*Goal of the exercise*:
Could each entry below be written out exactly, with every picture dropped?

# # #

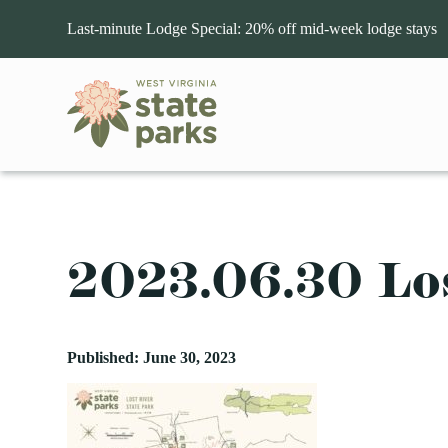
Last-minute Lodge Special: 20% off mid-week lodge stays
OUR PARKS
ACTIVITIES
LODGING
EVENTS
GENERAL INFORMATION
STATE PARKS
VIEW PARKS WITH
VIEW PARKS WITH
UPCOMING EVENTS
About West Virginia State Parks
Care
2023.06.30 Lo
Accessible Travel
Deal
Audra
Aerial Tours
Golf
Cathedral
Bids and Procurement
Merc
Babcock
ATV
AUG
HAWKS NEST STATE PARK
Hiking
Cedar Creek
9
Wings Of Wonder-Live 
Beartown
Biking
Horseback Riding
Chief Logan
Hawks Nest State Park
Published: June 30, 2023
Beech Fork
Boating
Hunting
Droop Mountain B
Three Rivers Avian Center (TRAC) is liv
Berkeley Springs
Camping
Museums and Historical 
Fairfax Stone Sta
Sunday, August 9th at 3 p.m. The education
Blackwater Falls
Fishing
Outdoor Adventures
Hawks Nest
AUG
PIPESTEM RESORT STATE P
Blennerhassett Island
Geocaching
Rafting
Holly River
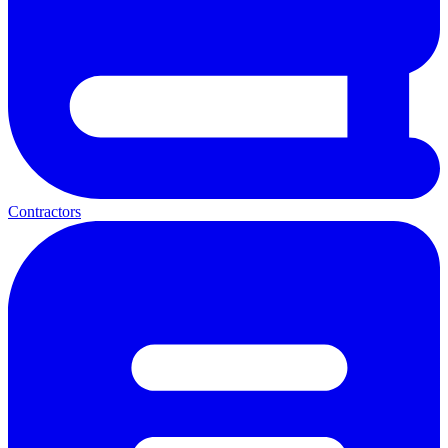
Contractors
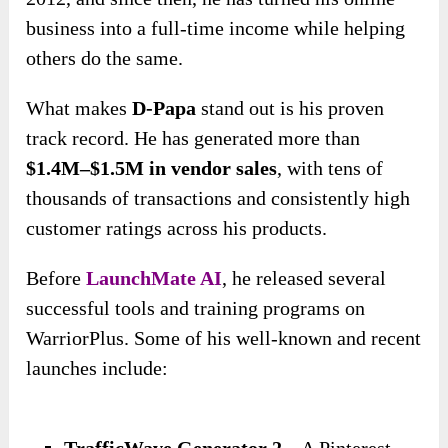
business into a full-time income while helping
others do the same.
What makes
D-Papa
stand out is his proven
track record. He has generated more than
$1.4M–$1.5M in vendor sales
, with tens of
thousands of transactions and consistently high
customer ratings across his products.
Before
LaunchMate AI
, he released several
successful tools and training programs on
WarriorPlus. Some of his well-known and recent
launches include:
TrafficWave Generator 2
– A Pinterest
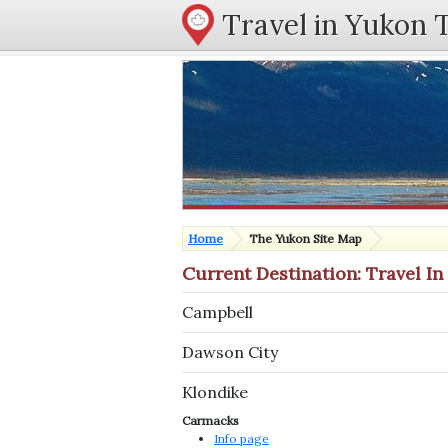
Travel in Yukon 
Home
The Yukon Site Map
Current Destination: Travel I
Campbell
Dawson City
Klondike
Carmacks
Info page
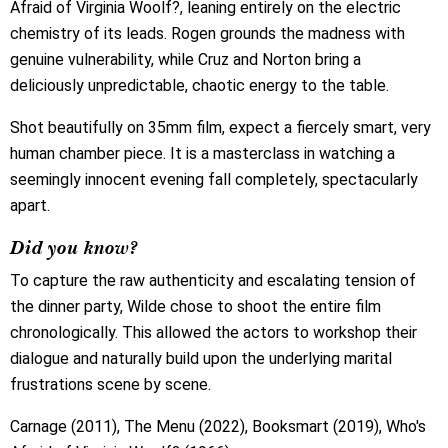
Afraid of Virginia Woolf?, leaning entirely on the electric
chemistry of its leads. Rogen grounds the madness with
genuine vulnerability, while Cruz and Norton bring a
deliciously unpredictable, chaotic energy to the table.
Shot beautifully on 35mm film, expect a fiercely smart, very
human chamber piece. It is a masterclass in watching a
seemingly innocent evening fall completely, spectacularly
apart.
Did you know?
To capture the raw authenticity and escalating tension of
the dinner party, Wilde chose to shoot the entire film
chronologically. This allowed the actors to workshop their
dialogue and naturally build upon the underlying marital
frustrations scene by scene.
Carnage (2011), The Menu (2022), Booksmart (2019), Who's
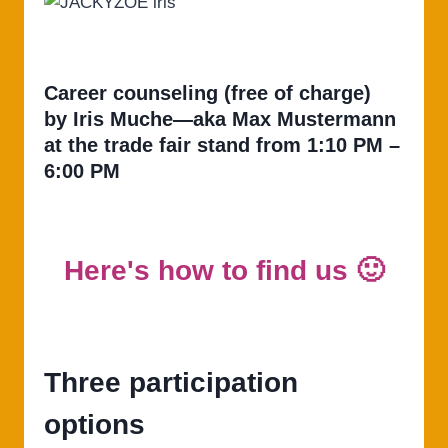
Career counseling (free of charge)
by Iris Muche—aka Max Mustermann
at the trade fair stand from 1:10 PM –
6:00 PM
Here's how to find us 🙂
Three participation
options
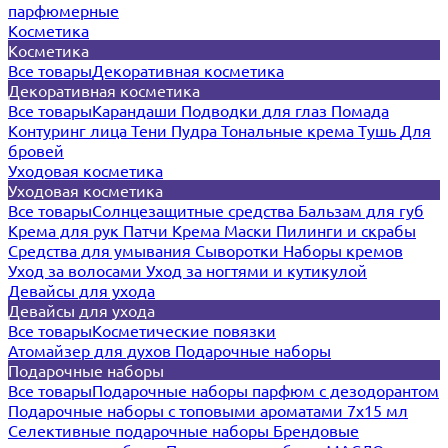
парфюмерные
Косметика
Косметика
Все товары
Декоративная косметика
Декоративная косметика
Все товары
Карандаши
Подводки для глаз
Помада
Контуринг лица
Тени
Пудра
Тональные крема
Тушь
Для
бровей
Уходовая косметика
Уходовая косметика
Все товары
Солнцезащитные средства
Бальзам для губ
Крема для рук
Патчи
Крема
Маски
Пилинги и скрабы
Средства для умывания
Сыворотки
Наборы кремов
Уход за волосами
Уход за ногтями и кутикулой
Девайсы для ухода
Девайсы для ухода
Все товары
Косметические повязки
Атомайзер для духов
Подарочные наборы
Подарочные наборы
Все товары
Подарочные наборы парфюм с дезодорантом
Подарочные наборы с топовыми ароматами 7х15 мл
Селективные подарочные наборы
Брендовые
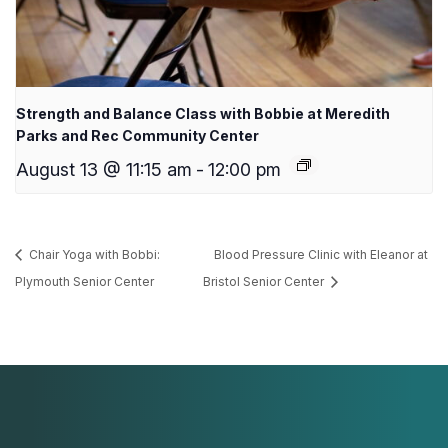
Strength and Balance Class with Bobbie at Meredith
Parks and Rec Community Center
August 13 @ 11:15 am
-
12:00 pm
Chair Yoga with Bobbi:
Blood Pressure Clinic with Eleanor at
Plymouth Senior Center
Bristol Senior Center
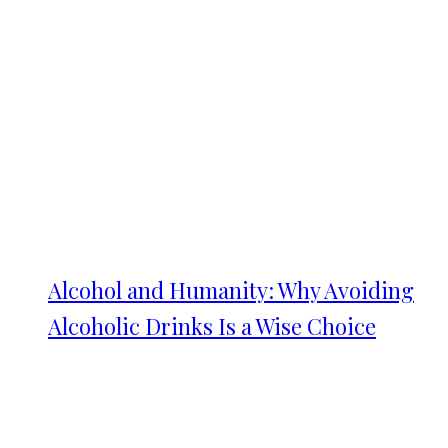
Alcohol and Humanity: Why Avoiding
Alcoholic Drinks Is a Wise Choice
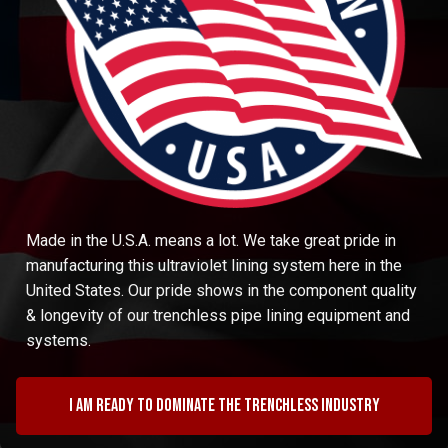
Made in the U.S.A. means a lot. We take great pride in
manufacturing this ultraviolet lining system here in the
United States. Our pride shows in the component quality
& longevity of our trenchless pipe lining equipment and
systems.
I am ready to dominate the trenchless industry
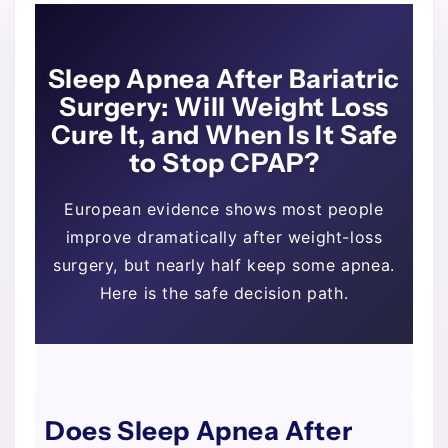
Sleep Apnea After Bariatric
Surgery: Will Weight Loss
Cure It, and When Is It Safe
to Stop CPAP?
European evidence shows most people
improve dramatically after weight-loss
surgery, but nearly half keep some apnea.
Here is the safe decision path.
Does Sleep Apnea After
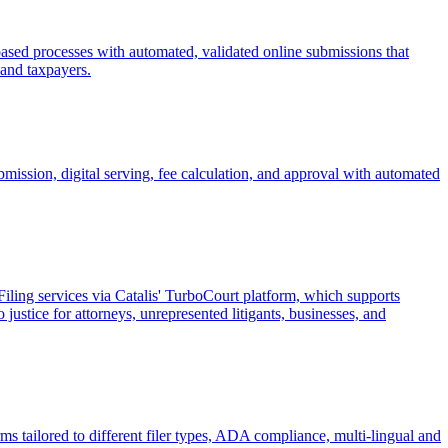
-based processes with automated, validated online submissions that
f and taxpayers.
mission, digital serving, fee calculation, and approval with automated
Filing services via Catalis' TurboCourt platform, which supports
 justice for attorneys, unrepresented litigants, businesses, and
orms tailored to different filer types, ADA compliance, multi-lingual and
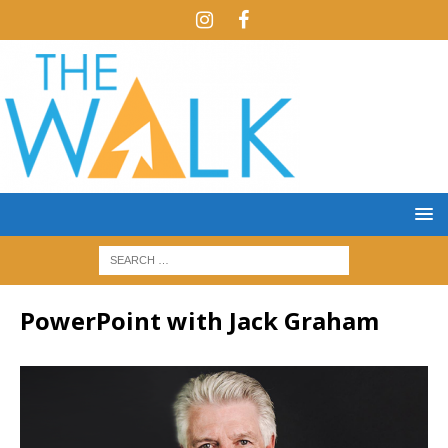
PowerPoint with Jack Graham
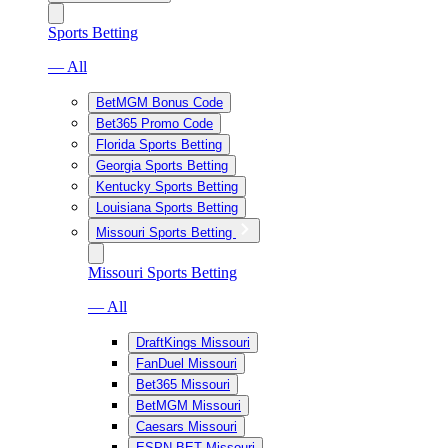
Sports Betting
— All
BetMGM Bonus Code
Bet365 Promo Code
Florida Sports Betting
Georgia Sports Betting
Kentucky Sports Betting
Louisiana Sports Betting
Missouri Sports Betting
Missouri Sports Betting
— All
DraftKings Missouri
FanDuel Missouri
Bet365 Missouri
BetMGM Missouri
Caesars Missouri
ESPN BET Missouri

# # #

*Result of the exercise*:
Last-minute Lodge Special: 20% off mid-week lodge stays
OUR PARKS
ACTIVITIES
LODGING
EVENTS
GENERAL INFORMATION
STATE PARKS
VIEW PARKS WITH
VIEW PARKS WITH
UPCOMING EVENTS
About West Virginia State Parks
Care
2023.06.30 Lo
Accessible Travel
Deal
Audra
Aerial Tours
Golf
Cathedral
Bids and Procurement
Merc
Babcock
ATV
AUG
HAWKS NEST STATE PARK
Hiking
Cedar Creek
9
Wings Of Wonder-Live 
Beartown
Biking
Horseback Riding
Chief Logan
Hawks Nest State Park
Published: June 30, 2023
Beech Fork
Boating
Hunting
Droop Mountain B
Three Rivers Avian Center (TRAC) is liv
Berkeley Springs
Camping
Museums and Historical 
Fairfax Stone Sta
Sunday, August 9th at 3 p.m. The education
Blackwater Falls
Fishing
Outdoor Adventures
Hawks Nest
AUG
PIPESTEM RESORT STATE P
Blennerhassett Island
Geocaching
Rafting
Holly River
Contractors
business into a full-time income while helping
others do the same.
What makes
D-Papa
stand out is his proven
track record. He has generated more than
$1.4M–$1.5M in vendor sales
, with tens of
thousands of transactions and consistently high
customer ratings across his products.
Before
LaunchMate AI
, he released several
successful tools and training programs on
WarriorPlus. Some of his well-known and recent
launches include:
TrafficWave Generator 2
– A Pinterest
Travel in Yukon 
Home
The Yukon Site Map
Current Destination: Travel I
Campbell
Dawson City
Klondike
Carmacks
Info page
Afraid of Virginia Woolf?, leaning entirely on the electric
chemistry of its leads. Rogen grounds the madness with
genuine vulnerability, while Cruz and Norton bring a
deliciously unpredictable, chaotic energy to the table.
Shot beautifully on 35mm film, expect a fiercely smart, very
human chamber piece. It is a masterclass in watching a
seemingly innocent evening fall completely, spectacularly
apart.
Did you know?
To capture the raw authenticity and escalating tension of
the dinner party, Wilde chose to shoot the entire film
chronologically. This allowed the actors to workshop their
dialogue and naturally build upon the underlying marital
frustrations scene by scene.
Carnage (2011), The Menu (2022), Booksmart (2019), Who's
Career counseling (free of charge)
by Iris Muche—aka Max Mustermann
at the trade fair stand from 1:10 PM –
6:00 PM
Here's how to find us 🙂
Three participation
options
парфюмерные
Косметика
Косметика
Все товары
Декоративная косметика
Декоративная косметика
Все товары
Карандаши
Подводки для глаз
Помада
Контуринг лица
Тени
Пудра
Тональные крема
Тушь
Для
бровей
Уходовая косметика
Уходовая косметика
Все товары
Солнцезащитные средства
Бальзам для губ
Крема для рук
Патчи
Крема
Маски
Пилинги и скрабы
Средства для умывания
Сыворотки
Наборы кремов
Уход за волосами
Уход за ногтями и кутикулой
Девайсы для ухода
Девайсы для ухода
Все товары
Косметические повязки
Атомайзер для духов
Подарочные наборы
Подарочные наборы
Все товары
Подарочные наборы парфюм с дезодорантом
Подарочные наборы с топовыми ароматами 7х15 мл
Селективные подарочные наборы
Брендовые
Strength and Balance Class with Bobbie at Meredith
Parks and Rec Community Center
August 13 @ 11:15 am
-
12:00 pm
Chair Yoga with Bobbi:
Blood Pressure Clinic with Eleanor at
Plymouth Senior Center
Bristol Senior Center
Alcohol and Humanity: Why Avoiding
Alcoholic Drinks Is a Wise Choice
Made in the U.S.A. means a lot. We take great pride in
manufacturing this ultraviolet lining system here in the
United States. Our pride shows in the component quality
& longevity of our trenchless pipe lining equipment and
systems.
I am ready to dominate the trenchless industry
Sleep Apnea After Bariatric
Surgery: Will Weight Loss
Cure It, and When Is It Safe
to Stop CPAP?
European evidence shows most people
improve dramatically after weight-loss
surgery, but nearly half keep some apnea.
Here is the safe decision path.
Does Sleep Apnea After
-based processes with automated, validated online submissions that
f and taxpayers.
mission, digital serving, fee calculation, and approval with automated
Filing services via Catalis' TurboCourt platform, which supports
 justice for attorneys, unrepresented litigants, businesses, and
orms tailored to different filer types, ADA compliance, multi-lingual and
PowerPoint with Jack Graham
Sports Betting
— All
BetMGM Bonus Code
Bet365 Promo Code
Florida Sports Betting
Georgia Sports Betting
Kentucky Sports Betting
Louisiana Sports Betting
Missouri Sports Betting
Missouri Sports Betting
— All
DraftKings Missouri
FanDuel Missouri
Bet365 Missouri
BetMGM Missouri
Caesars Missouri
ESPN BET Missouri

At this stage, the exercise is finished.